Wednesday 19 February 2014

The morality of slavery

I trust you will have seen the response from Prime Minister Cameron to the charges from Archbishop Nicholls that cuts in social security are creating hunger, poverty and despair. Cameron tells us that the Archbishop is wrong, that the cuts he is implementing are giving people hope and that they are an integral part of the government's moral mission. So, on one side we have a man who has been gathering empirical evidence from sources all around the country and relating the experiences of thousands of people who are living below the poverty line, using foodbanks and part of the 860,000 people who have been cut off from all social security because they have been excluded by the government's ferocious targeting of the weakest elements in society, and on the other side we have a pathological liar, a millionaire who exudes a hatred for the poor and the disadvantaged and the leader of the movement to reduce the working people of this country to modern forms of slavery.

Now, the last politician who claimed to be on a moral mission was Mad Tony, whose moral drive claimed the lives of hundreds of thousands of innocent Iraqis. We should be deeply alarmed when we hear our politicians claiming the moral high ground because morality is none of their business. Government is an administrative and decision-making function and its relations to morality is only concerned with establishing, upholding and maintaining the rule of law. As the philosopher John Locke tells us

"The whole trust, power and authority of the civil ruler is vested in him for no other purpose but to be made use of for the good, preservation, and peace of men in that society over which he is set. The civil ruler hath nothing to do with the good of men's souls or their concernement in another life, but is ordained and entrusted with his power only for the quiet and comfortable living of all men in society, one with another".

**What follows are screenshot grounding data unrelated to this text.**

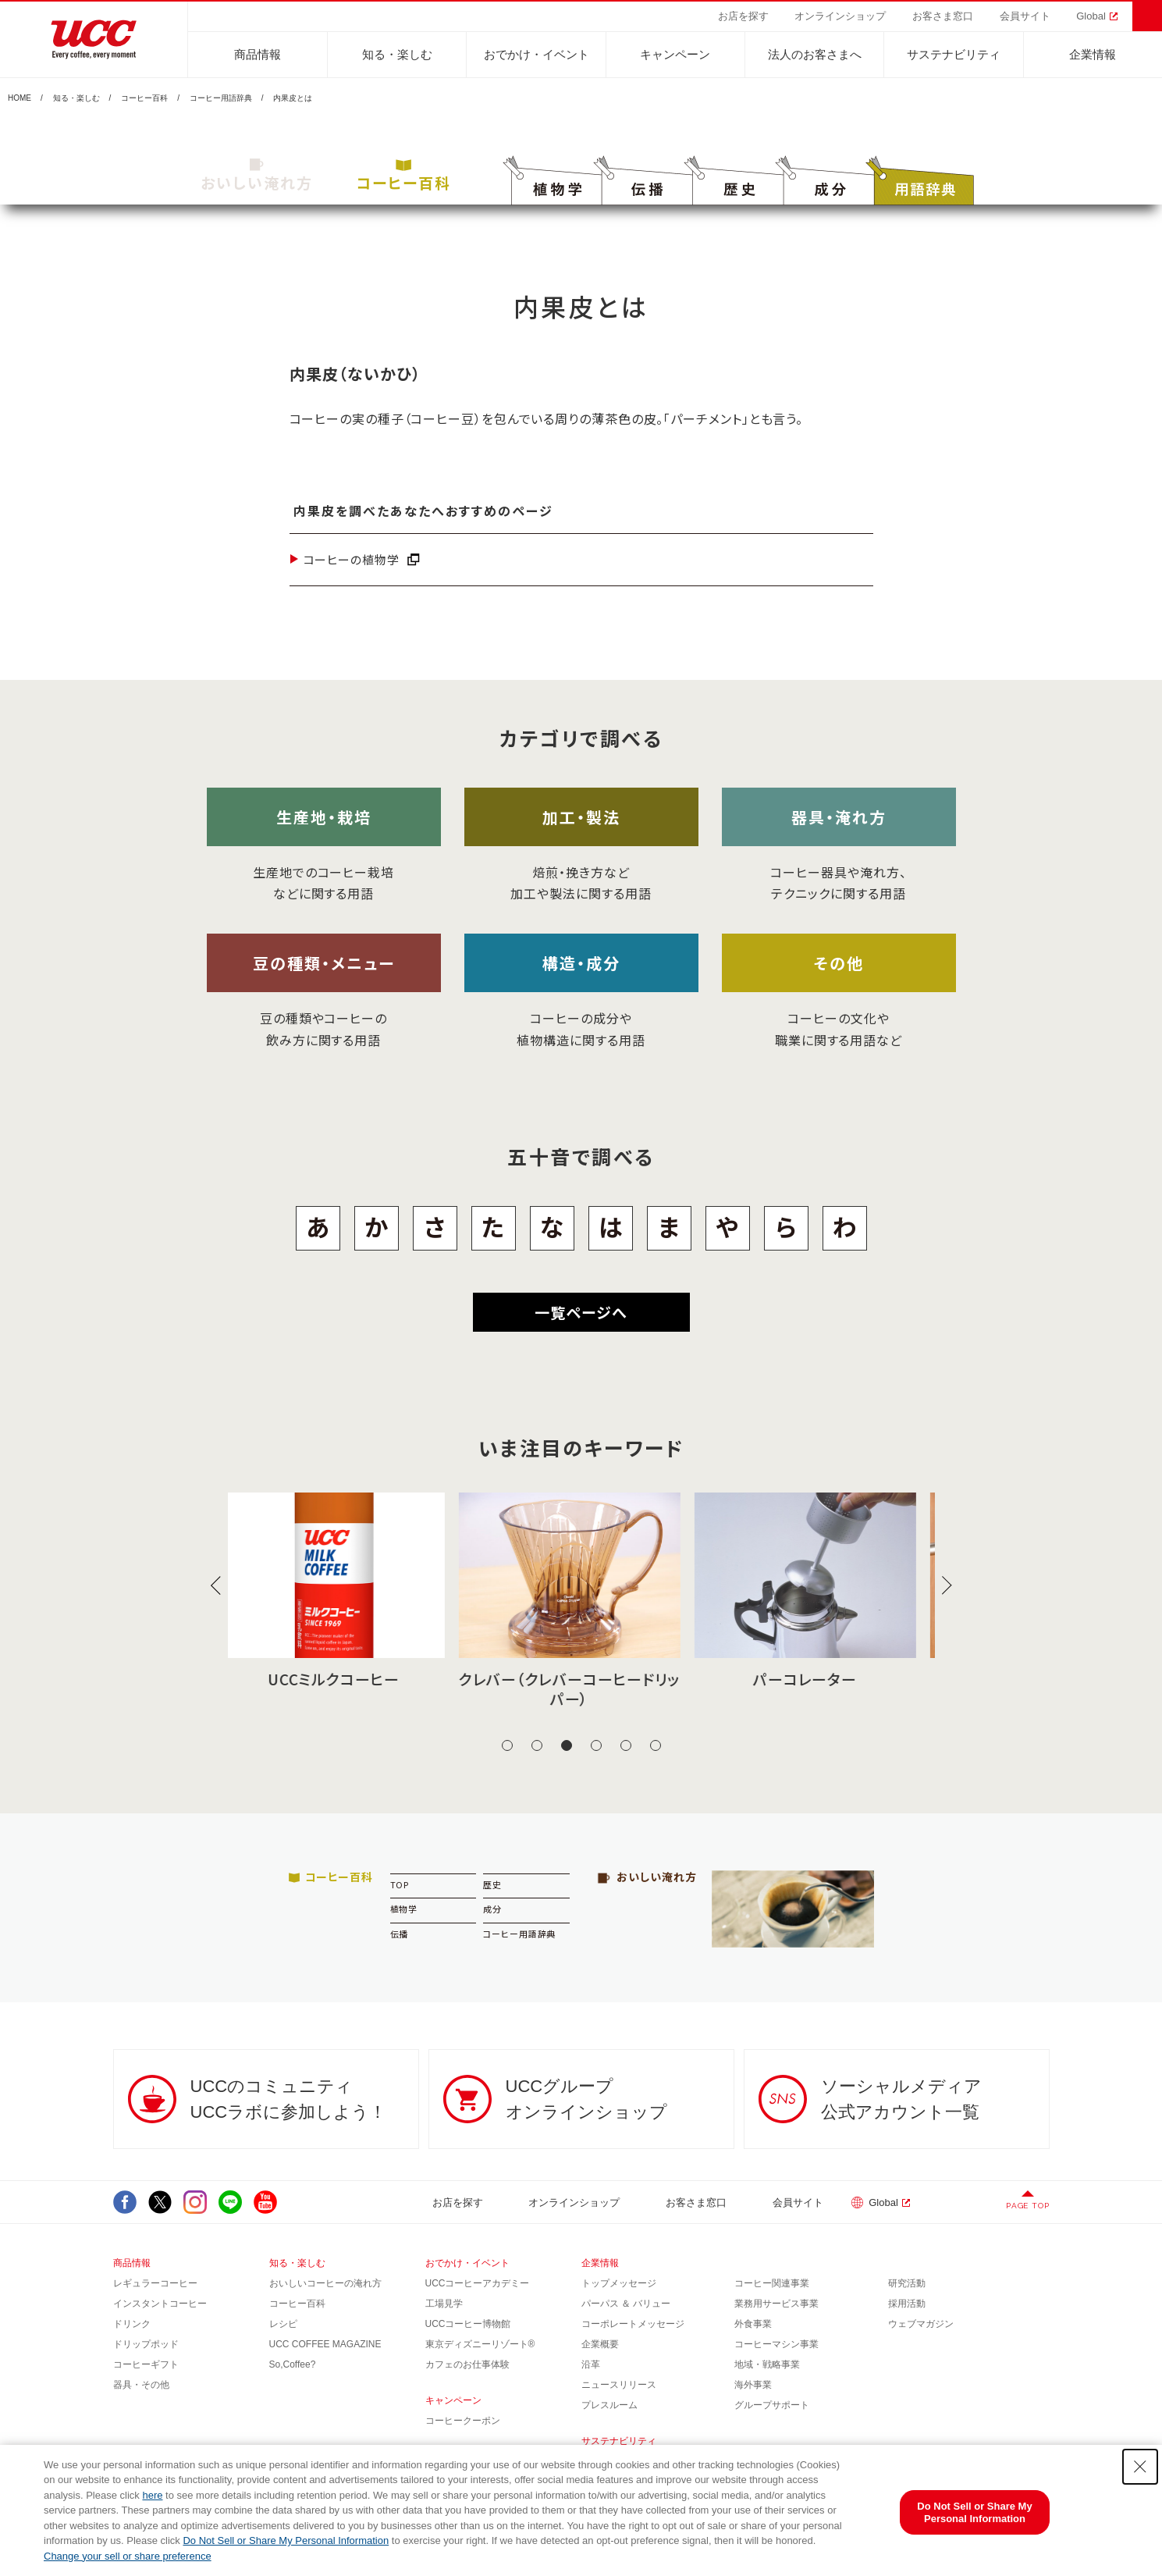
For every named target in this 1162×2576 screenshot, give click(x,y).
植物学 (404, 1908)
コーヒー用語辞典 (221, 98)
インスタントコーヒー (160, 2303)
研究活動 (907, 2283)
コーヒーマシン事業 (776, 2344)
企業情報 (1092, 54)
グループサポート (771, 2405)
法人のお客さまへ (815, 54)
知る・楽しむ (397, 54)
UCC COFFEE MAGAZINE (325, 2344)
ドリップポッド (146, 2344)
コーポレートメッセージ (632, 2323)
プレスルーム (609, 2405)
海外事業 (753, 2384)
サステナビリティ (953, 54)
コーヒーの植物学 (352, 559)
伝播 (399, 1933)
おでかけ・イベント (536, 54)
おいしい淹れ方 (257, 175)
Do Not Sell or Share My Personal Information (286, 2540)
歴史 (492, 1884)
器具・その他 (141, 2384)
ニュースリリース (618, 2384)
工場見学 (444, 2303)
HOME (19, 98)
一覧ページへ (581, 1311)
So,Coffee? (292, 2364)
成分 (492, 1908)
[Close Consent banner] (1140, 2467)
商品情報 (257, 54)
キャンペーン (675, 54)
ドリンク (132, 2323)
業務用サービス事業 (776, 2303)
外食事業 (753, 2323)
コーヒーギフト (146, 2364)
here (152, 2495)
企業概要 (600, 2344)
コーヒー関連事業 (771, 2283)
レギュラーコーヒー (155, 2283)
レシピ (283, 2323)
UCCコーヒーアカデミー (477, 2283)
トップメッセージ (618, 2283)
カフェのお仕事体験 (467, 2364)
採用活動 (907, 2303)
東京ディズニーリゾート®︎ (480, 2344)
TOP (400, 1884)
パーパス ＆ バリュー (626, 2303)
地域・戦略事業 (767, 2364)
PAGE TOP (1027, 2205)
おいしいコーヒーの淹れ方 (325, 2283)
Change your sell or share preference (127, 2556)
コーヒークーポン (462, 2420)
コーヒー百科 (144, 98)
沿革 (590, 2364)
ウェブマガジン (921, 2323)
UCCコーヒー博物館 (468, 2323)
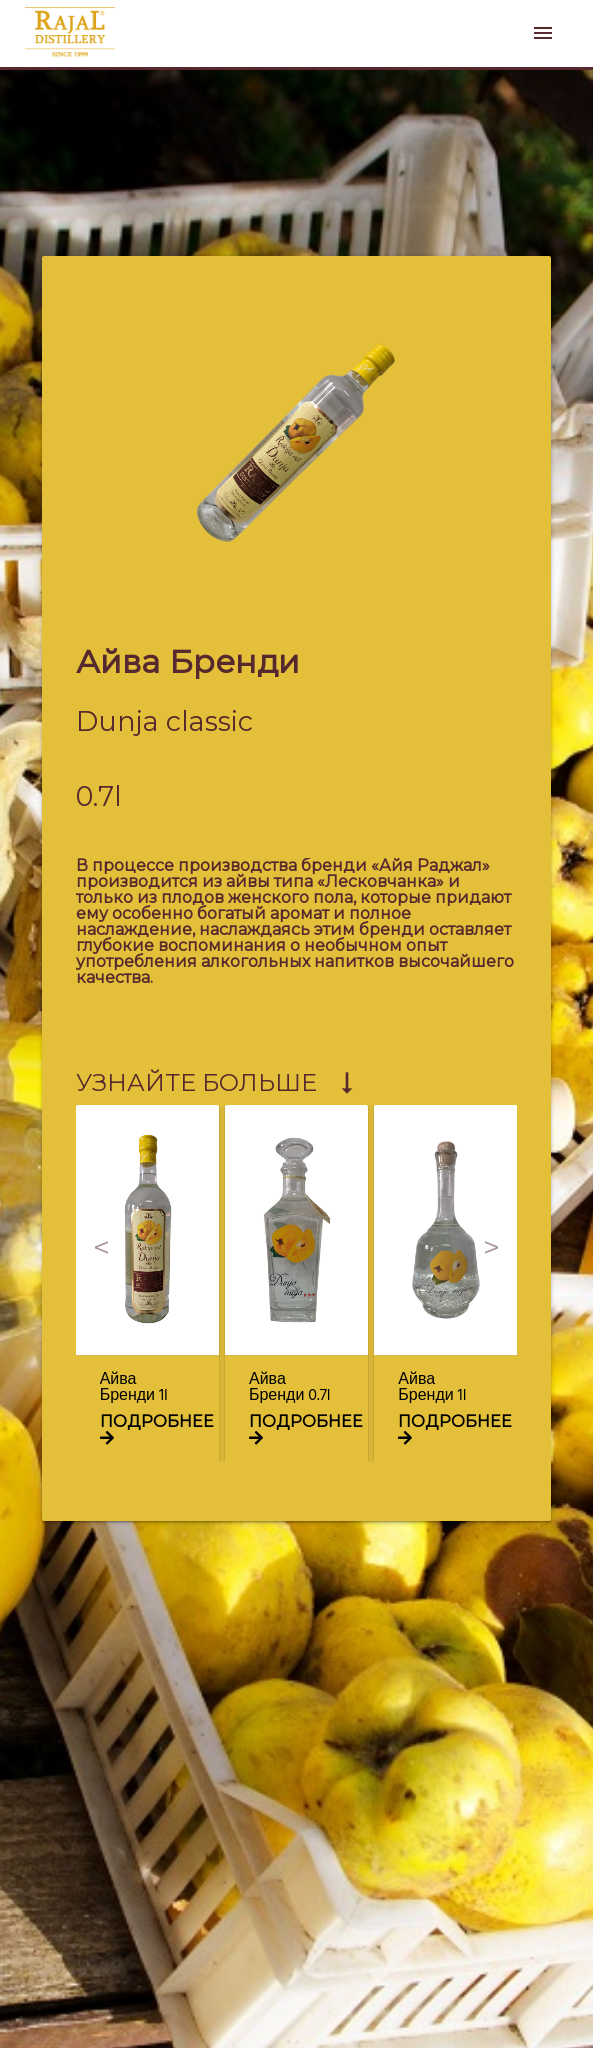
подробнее (157, 1429)
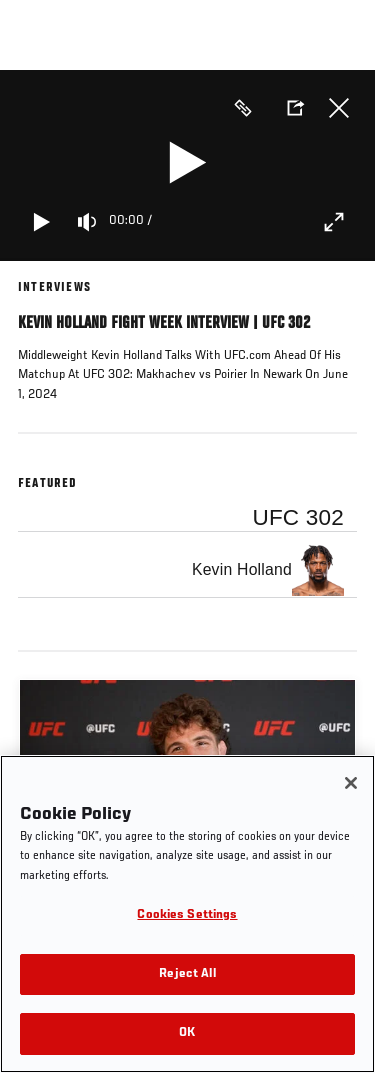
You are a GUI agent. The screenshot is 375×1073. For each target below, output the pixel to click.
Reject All (187, 974)
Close (339, 108)
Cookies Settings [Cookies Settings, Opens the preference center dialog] (187, 915)
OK (187, 1033)
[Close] (351, 783)
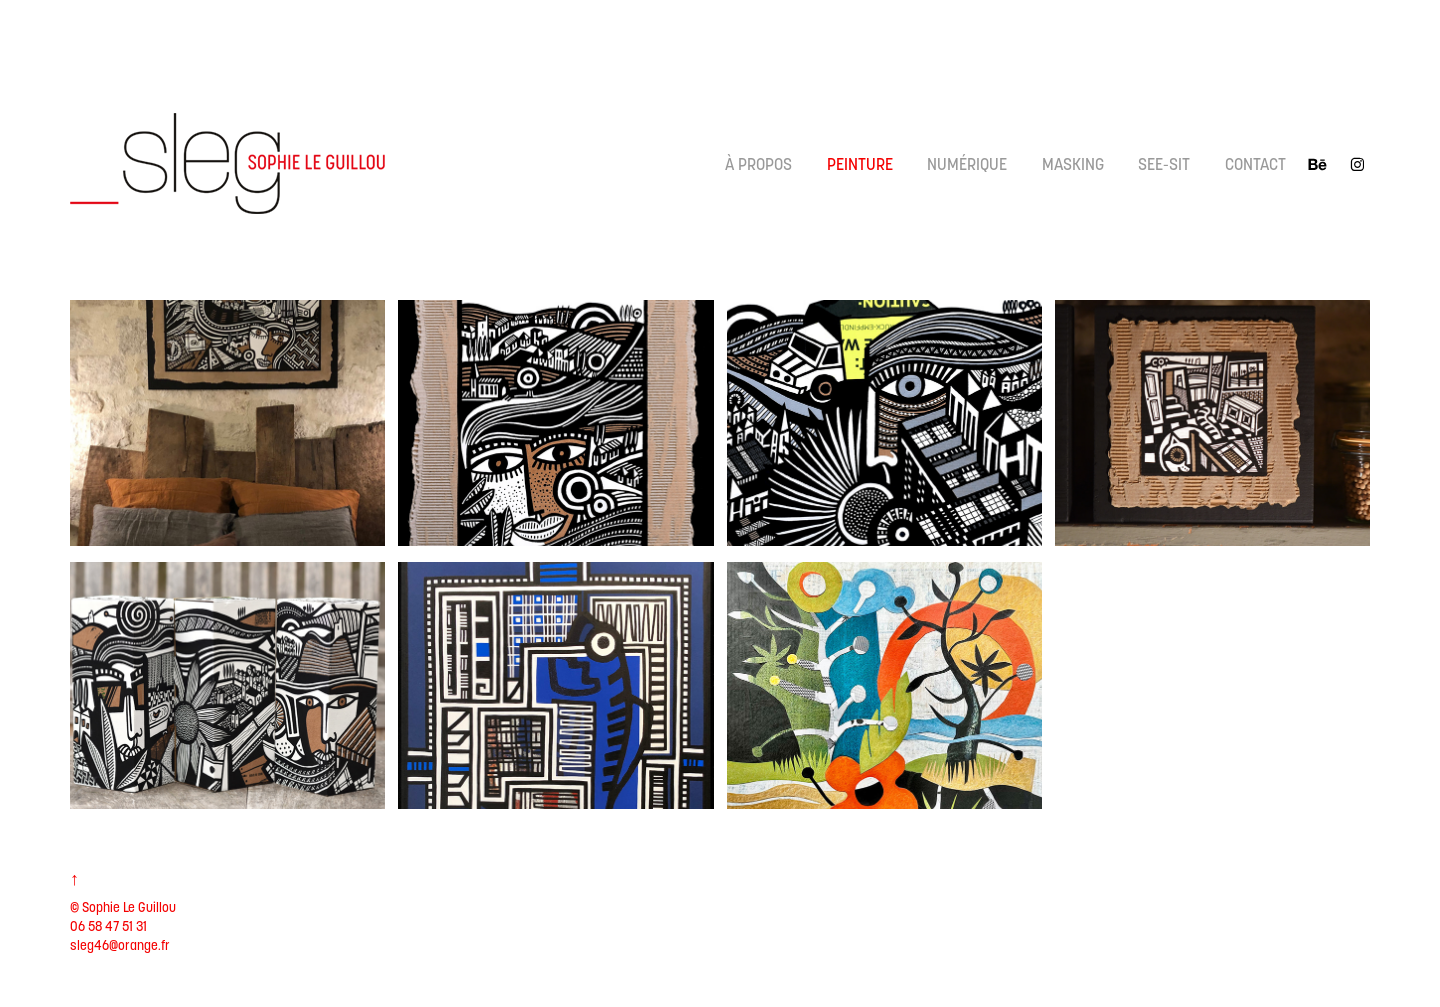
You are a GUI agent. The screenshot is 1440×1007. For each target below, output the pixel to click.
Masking (1073, 164)
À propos (758, 164)
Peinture (860, 164)
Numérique (967, 164)
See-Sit (1164, 164)
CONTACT (1255, 164)
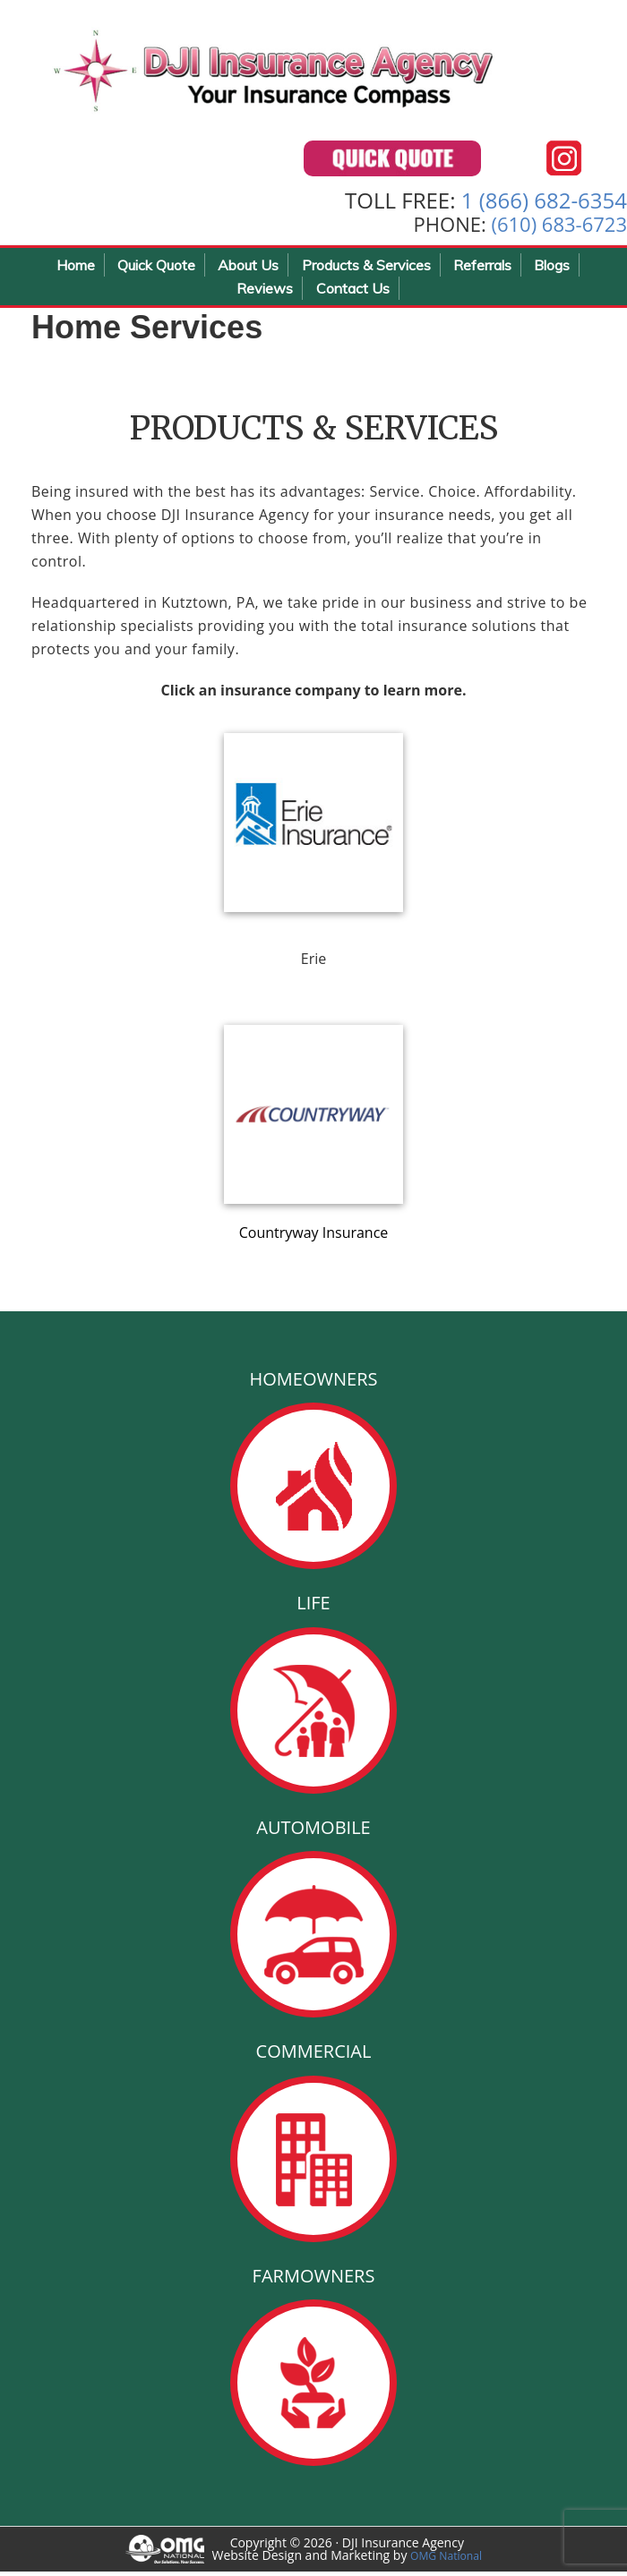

In addition, morality is a relative thing and differs widely between and within societies and groups. In this instance Cameron is using the concept of morality as a weapon of propaganda, to give the demonization of the poor and disadvantaged and their continuing pauperisation the appearance of respectability and to present government spite and malice as good and necessary. These people have absolutely no shame, never mind a sense of moral conscience. If there is one thing you can be certain of, it is that I do not even recognise what Cameron describes as morality. As far as I am concerned, Cameron represents moral degeneracy and blatant class values. Now, I have no particular truck with the Roman Church but in this instance the Archbishop is simply highlighting a national scandal, a scandal that only a scoundrel or an imbecile would deny.

Cameron's Tories remind me of the American slave owners who subscribed to a theory known as 'drapetomania'. In the 19th century, an American surgeon and so-called psychiatrist (note, another professed moralist) a Dr Samuel Cartwright from Louisiana in the American south, describes a form of mental illness he calls ‘drapetomania’  which is an uncontrollable urge to escape from slavery. Such slaves were irrationally ungrateful for all that their white masters had done for them, and therefore to desire freedom from slavery must be a form of insanity. He described the black race as natural submissive knee-benders. That is exactly how the Tories see the working class and the poor, and their moral mission is to put them back in their rightful place.

I am going to address the problem of how the government has systematically dropped the reference to social security and adopted the American expression of calling it welfare. This is done deliberately and for a purpose, but this post is long enough for the moment.